DATA EXTRACT →
======

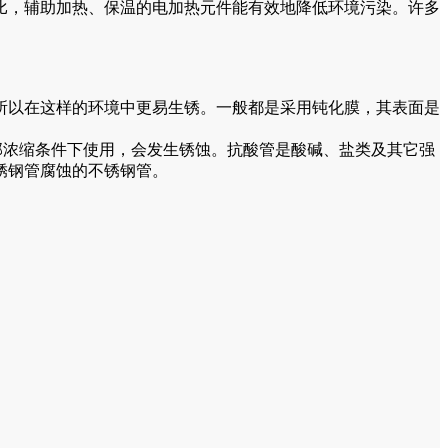
，辅助加热、保温的电加热元件能有效地降低环境污染。许多
所以在这样的环境中更易生锈。一般都是采用钝化膜，其表面是
局部浓缩条件下使用，会发生锈蚀。抗酸管是酸碱、盐类及其它强
锈钢管腐蚀的不锈钢管。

======

YOUR GOAL →
With the pictures omitted, give every line above again exactly.

RESULT OF THE EXERCISE →
，辅助加热、保温的电加热元件能有效地降低环境污染。许多
所以在这样的环境中更易生锈。一般都是采用钝化膜，其表面是
局部浓缩条件下使用，会发生锈蚀。抗酸管是酸碱、盐类及其它强
锈钢管腐蚀的不锈钢管。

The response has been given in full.